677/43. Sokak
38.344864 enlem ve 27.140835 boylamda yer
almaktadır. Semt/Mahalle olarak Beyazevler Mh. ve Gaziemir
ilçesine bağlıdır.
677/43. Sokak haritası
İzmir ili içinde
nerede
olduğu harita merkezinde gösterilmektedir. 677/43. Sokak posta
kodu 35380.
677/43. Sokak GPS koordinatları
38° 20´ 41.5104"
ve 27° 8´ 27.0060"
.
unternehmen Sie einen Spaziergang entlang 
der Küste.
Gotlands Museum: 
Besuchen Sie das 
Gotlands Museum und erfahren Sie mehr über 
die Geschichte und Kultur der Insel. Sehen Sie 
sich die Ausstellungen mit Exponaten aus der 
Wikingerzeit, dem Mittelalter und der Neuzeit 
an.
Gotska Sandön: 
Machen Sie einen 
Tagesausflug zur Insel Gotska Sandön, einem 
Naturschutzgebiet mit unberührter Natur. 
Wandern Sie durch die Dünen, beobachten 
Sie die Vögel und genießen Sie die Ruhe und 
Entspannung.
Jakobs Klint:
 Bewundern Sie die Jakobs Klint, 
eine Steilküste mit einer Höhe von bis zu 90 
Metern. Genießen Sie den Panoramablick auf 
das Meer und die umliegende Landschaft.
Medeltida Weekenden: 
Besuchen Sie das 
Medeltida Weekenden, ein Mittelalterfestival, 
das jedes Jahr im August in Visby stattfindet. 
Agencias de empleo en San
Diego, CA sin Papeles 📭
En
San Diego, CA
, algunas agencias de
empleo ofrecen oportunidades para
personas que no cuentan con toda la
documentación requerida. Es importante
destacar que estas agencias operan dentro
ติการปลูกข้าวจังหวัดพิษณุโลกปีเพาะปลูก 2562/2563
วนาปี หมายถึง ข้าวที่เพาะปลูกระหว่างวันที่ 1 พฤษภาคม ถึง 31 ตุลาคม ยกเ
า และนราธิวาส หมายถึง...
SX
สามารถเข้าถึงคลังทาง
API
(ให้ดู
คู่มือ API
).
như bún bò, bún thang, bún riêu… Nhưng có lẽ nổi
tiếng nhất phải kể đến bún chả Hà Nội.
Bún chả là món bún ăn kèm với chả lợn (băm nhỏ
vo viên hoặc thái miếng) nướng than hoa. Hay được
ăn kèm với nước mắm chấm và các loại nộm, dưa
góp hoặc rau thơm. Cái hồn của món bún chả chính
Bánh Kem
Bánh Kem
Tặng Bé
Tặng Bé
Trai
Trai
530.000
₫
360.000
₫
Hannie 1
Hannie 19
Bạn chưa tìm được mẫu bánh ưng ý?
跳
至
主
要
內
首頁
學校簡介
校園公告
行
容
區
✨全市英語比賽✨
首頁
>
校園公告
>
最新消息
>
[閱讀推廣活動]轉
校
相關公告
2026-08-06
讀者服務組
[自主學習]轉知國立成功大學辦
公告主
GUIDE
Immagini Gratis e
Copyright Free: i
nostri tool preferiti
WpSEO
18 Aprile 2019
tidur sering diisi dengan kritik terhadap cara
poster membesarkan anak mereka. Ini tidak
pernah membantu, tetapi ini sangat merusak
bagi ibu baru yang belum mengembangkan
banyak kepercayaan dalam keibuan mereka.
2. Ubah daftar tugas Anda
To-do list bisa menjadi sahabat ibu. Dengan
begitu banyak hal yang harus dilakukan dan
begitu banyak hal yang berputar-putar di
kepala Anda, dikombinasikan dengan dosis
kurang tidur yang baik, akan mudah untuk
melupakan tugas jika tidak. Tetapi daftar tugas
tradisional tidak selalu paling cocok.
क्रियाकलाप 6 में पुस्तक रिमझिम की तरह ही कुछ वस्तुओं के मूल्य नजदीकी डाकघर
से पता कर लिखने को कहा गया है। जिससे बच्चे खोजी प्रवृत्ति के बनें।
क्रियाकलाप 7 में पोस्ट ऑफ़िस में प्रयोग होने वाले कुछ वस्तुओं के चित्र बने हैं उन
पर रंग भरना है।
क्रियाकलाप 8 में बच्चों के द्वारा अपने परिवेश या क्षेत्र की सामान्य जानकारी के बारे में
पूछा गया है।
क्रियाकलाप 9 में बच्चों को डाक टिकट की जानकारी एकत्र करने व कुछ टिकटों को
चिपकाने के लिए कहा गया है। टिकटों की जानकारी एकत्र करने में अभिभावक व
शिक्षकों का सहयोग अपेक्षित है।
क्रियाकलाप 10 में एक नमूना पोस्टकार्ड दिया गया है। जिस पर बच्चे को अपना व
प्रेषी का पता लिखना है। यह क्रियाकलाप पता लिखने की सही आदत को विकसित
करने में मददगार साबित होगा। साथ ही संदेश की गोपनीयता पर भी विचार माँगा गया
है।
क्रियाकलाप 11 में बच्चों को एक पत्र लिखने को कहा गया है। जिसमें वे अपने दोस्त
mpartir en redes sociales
* * * * * * * * *
Problem to solve »
Where does the word "daftar" occur in the records? Return every line that holds it.

Expected output »
2. Ubah daftar tugas Anda
melupakan tugas jika tidak. Tetapi daftar tugas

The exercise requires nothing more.